Droit des locataires et propriétaires : zoom sur les dernières évolutions


Le droit des locataires et propriétaires est en constante évolution, afin de mieux protéger les droits de chacun et de garantir un meilleur équilibre entre les parties. Dans cet article, nous vous proposons un tour d’horizon des dernières modifications législatives et réglementaires qui impactent le droit des locataires et propriétaires.

1. La loi Elan et ses conséquences pour les locataires et propriétaires

La loi Elan (Évolution du logement, de l’aménagement et du numérique), promulguée le 23 novembre 2018, a apporté plusieurs changements significatifs en matière de droit des locataires et propriétaires. Parmi ces changements, on peut notamment citer :

  • La possibilité pour les bailleurs de proposer des bail mobilité, destinés aux personnes en formation, stage ou mission temporaire, d’une durée minimale d’un mois et maximale de dix mois.
  • Le renforcement des sanctions contre les locations touristiques abusives, avec notamment la possibilité pour les communes de demander une compensation financière aux plateformes en cas de non-respect des règles par leurs utilisateurs.
  • L’obligation pour les copropriétés d’être immatriculées au registre national des copropriétés avant le 31 décembre 2018, sous peine de sanctions financières.
  • L’encadrement des loyers, qui a été réintroduit dans certaines villes comme Paris et Lille, après avoir été annulé par les tribunaux administratifs en 2017.

2. Les mesures de la loi de finances pour 2020 concernant les locataires et propriétaires

La loi de finances pour 2020 a également apporté son lot de modifications pour les locataires et propriétaires.
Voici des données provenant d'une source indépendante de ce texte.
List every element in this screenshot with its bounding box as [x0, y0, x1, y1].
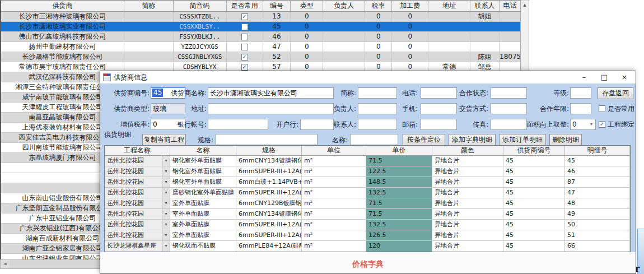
project-combobox[interactable]: 岳州北控花园▾	[105, 230, 170, 240]
detail-column-header[interactable]: 单位	[302, 146, 366, 156]
column-header[interactable]: 负责人	[323, 1, 365, 12]
spec-filter-field[interactable]	[216, 134, 318, 145]
detail-row[interactable]: 岳州北控花园▾钢化室外单面贴膜6mmCNY134镀膜钢化m²71.5异地合片45…	[105, 156, 630, 166]
name-filter-field[interactable]	[350, 134, 398, 145]
common-checkbox[interactable]	[241, 24, 248, 30]
chevron-down-icon[interactable]: ▾	[162, 241, 170, 252]
detail-column-header[interactable]: 供货商编号	[503, 146, 565, 156]
detail-column-header[interactable]: 工程名称	[105, 146, 170, 156]
cell-supplier_no: 45	[503, 177, 565, 187]
detail-row[interactable]: 岳州北控花园▾室外单面贴膜6mmSUPER-III+12A(硅...m²132.…	[105, 220, 630, 230]
scroll-left-icon[interactable]: ◄	[1, 260, 10, 268]
column-header[interactable]: 简称	[124, 1, 174, 12]
save-return-button[interactable]: 存盘返回	[598, 87, 633, 99]
chevron-down-icon[interactable]: ▾	[162, 177, 170, 187]
supplier-row[interactable]: 长沙市三湘特种玻璃有限公司CSSSXTZBL..13000胡姐	[1, 12, 521, 22]
address-field[interactable]	[208, 103, 334, 114]
cell-fee: 0	[392, 52, 428, 62]
cell-type: 0	[291, 32, 323, 41]
chevron-down-icon[interactable]: ▾	[162, 198, 170, 208]
detail-row[interactable]: 岳州北控花园▾钢化室外单面贴膜6mm白玻+1.14PVB+6mm...m²148…	[105, 177, 630, 188]
project-combobox[interactable]: 岳州北控花园▾	[105, 188, 170, 198]
project-binding-checkbox-row[interactable]: 工程绑定	[599, 120, 634, 129]
price-dictionary-title: 价格字典	[352, 259, 384, 270]
cell-abbr	[124, 42, 174, 52]
supplier-name-field[interactable]	[208, 87, 334, 99]
supplier-row[interactable]: 长沙晟格节能玻璃有限公司CSSGJNBLYXGS52000陈姐180751	[1, 52, 521, 62]
column-header[interactable]: 地址	[428, 1, 470, 12]
chevron-down-icon[interactable]: ▾	[162, 220, 170, 230]
cell-color: 异地合片	[432, 156, 503, 166]
common-checkbox[interactable]	[241, 44, 248, 50]
column-header[interactable]: 是否常用	[227, 1, 263, 12]
supplier-row[interactable]: 佛山市亿鑫玻璃科技有限公司FSSYXBLKJ..46000	[1, 32, 521, 42]
cell-color: 异地合片	[432, 230, 503, 240]
cell-color: 异地合片	[432, 177, 503, 187]
delete-detail-button[interactable]: 删除明细	[549, 134, 582, 146]
column-header[interactable]: 简音码	[174, 1, 227, 12]
coop-years-field[interactable]	[570, 103, 591, 114]
cell-supplier_no: 45	[503, 166, 565, 177]
project-combobox[interactable]: 岳州北控花园▾	[105, 156, 170, 166]
cell-contact	[470, 32, 500, 41]
common-checkbox[interactable]	[241, 13, 248, 20]
detail-row[interactable]: 岳州北控花园▾室外单面贴膜6mmCNY134镀膜钢化m²71.5异地合片4549	[105, 209, 630, 220]
project-combobox[interactable]: 岳州北控花园▾	[105, 198, 170, 208]
chevron-down-icon[interactable]: ▾	[162, 166, 170, 177]
is-common-checkbox-row[interactable]: 是否常用	[599, 104, 634, 113]
column-header[interactable]: 供货商	[1, 1, 124, 12]
cell-detail_no: 46	[565, 166, 630, 177]
grade-field[interactable]	[570, 87, 591, 99]
detail-column-header[interactable]: 单价	[366, 146, 432, 156]
column-header[interactable]: 类型	[291, 1, 323, 12]
project-binding-checkbox[interactable]	[599, 121, 605, 128]
detail-row[interactable]: 岳州北控花园▾磨砂钢化室外单面贴膜6mmSUPER-III+12A(硅...m²…	[105, 188, 630, 198]
chevron-down-icon[interactable]: ▾	[162, 156, 170, 166]
add-dict-detail-button[interactable]: 添加字典明细	[449, 134, 496, 146]
cell-type: 0	[291, 52, 323, 62]
column-header[interactable]: 电话	[500, 1, 521, 12]
supplier-row[interactable]: 扬州中勤建材有限公司YZZQJCYXGS47000	[1, 42, 521, 52]
bank-account-field[interactable]	[208, 119, 268, 130]
is-common-checkbox[interactable]	[599, 105, 605, 112]
column-header[interactable]: 联系人	[470, 1, 500, 12]
cell-supplier_no: 45	[503, 220, 565, 230]
project-combobox[interactable]: 长沙龙湖祺鑫星座▾	[105, 241, 170, 252]
cell-fee: 0	[392, 22, 428, 31]
chevron-down-icon[interactable]: ▾	[162, 209, 170, 219]
chevron-down-icon[interactable]: ▾	[162, 188, 170, 198]
maximize-button[interactable]: □	[594, 71, 614, 83]
chevron-down-icon[interactable]: ▾	[162, 230, 170, 240]
supplier-row[interactable]: 长沙市潇湘玻璃实业有限公司CSSXXBLSY..45000	[1, 22, 521, 32]
project-combobox[interactable]: 岳州北控花园▾	[105, 177, 170, 187]
manager-label: 负责人:	[328, 104, 356, 114]
area-round-up-combobox[interactable]: 0 ▾	[570, 119, 596, 130]
common-checkbox[interactable]	[241, 54, 248, 61]
project-combobox[interactable]: 岳州北控花园▾	[105, 220, 170, 230]
scroll-up-icon[interactable]: ▲	[521, 1, 529, 10]
close-button[interactable]: ×	[614, 71, 634, 83]
project-combobox[interactable]: 岳州北控花园▾	[105, 209, 170, 219]
column-header[interactable]: 编号	[263, 1, 291, 12]
detail-row[interactable]: 岳州北控花园▾钢化室外单面贴膜6mmSUPER-III+12A(硅...m²12…	[105, 166, 630, 177]
detail-column-header[interactable]: 颜色	[432, 146, 503, 156]
minimize-button[interactable]: –	[574, 71, 594, 83]
add-order-detail-button[interactable]: 添加订单明细	[499, 134, 546, 146]
detail-column-header[interactable]: 明细号	[565, 146, 630, 156]
detail-column-header[interactable]: 规格	[236, 146, 302, 156]
column-header[interactable]: 加工费	[392, 1, 428, 12]
cell-tax: 0	[365, 42, 392, 52]
cell-unit: m²	[302, 220, 366, 230]
project-combobox[interactable]: 岳州北控花园▾	[105, 166, 170, 177]
detail-column-header[interactable]: 名称	[170, 146, 236, 156]
detail-row[interactable]: 岳州北控花园▾室外单面贴膜6mmSUPER-III+12A(硅...m²126.…	[105, 230, 630, 241]
column-header[interactable]: 税率	[365, 1, 392, 12]
cell-price: 71.5	[366, 198, 432, 208]
locate-by-condition-button[interactable]: 按条件定位	[403, 134, 445, 146]
cell-detail_no: 48	[565, 198, 630, 208]
common-checkbox[interactable]	[241, 64, 248, 71]
copy-current-project-button[interactable]: 复制当前工程	[142, 134, 186, 146]
common-checkbox[interactable]	[241, 34, 248, 40]
detail-row[interactable]: 岳州北控花园▾室外单面贴膜6mmCNY129B镀膜钢化m²71.5异地合片454…	[105, 198, 630, 209]
detail-row[interactable]: 长沙龙湖祺鑫星座▾钢化双面不贴膜6mmPLE84+12A(硅酮胶...m²120…	[105, 241, 630, 252]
Parmi les mesures phares, on peut notamment citer :

  • La suppression progressive du régime de défiscalisation Pinel, qui permettait aux investisseurs de bénéficier d’une réduction d’impôt en contrepartie de la location de leur bien immobilier neuf pendant une durée minimale.
  • L’instauration d’un nouveau dispositif fiscal, le dispositif Denormandie, destiné à encourager l’investissement dans l’immobilier ancien à rénover, sous certaines conditions.
  • La modification des règles d’évaluation des avantages fiscaux liés aux travaux réalisés par les propriétaires bailleurs, afin de mieux prendre en compte la réalité des dépenses engagées.

3. L’encadrement des loyers : un dispositif renforcé

L’encadrement des loyers, qui avait été mis en place en 2015 puis annulé en 2017, a fait son grand retour dans certaines villes comme Paris et Lille. Ce dispositif vise à limiter les abus en matière de fixation des loyers, en imposant un loyer de référence majoré au-delà duquel le bailleur ne peut pas aller. En cas de non-respect de ces règles, le locataire peut saisir la commission départementale de conciliation, voire saisir le juge des contentieux de la protection.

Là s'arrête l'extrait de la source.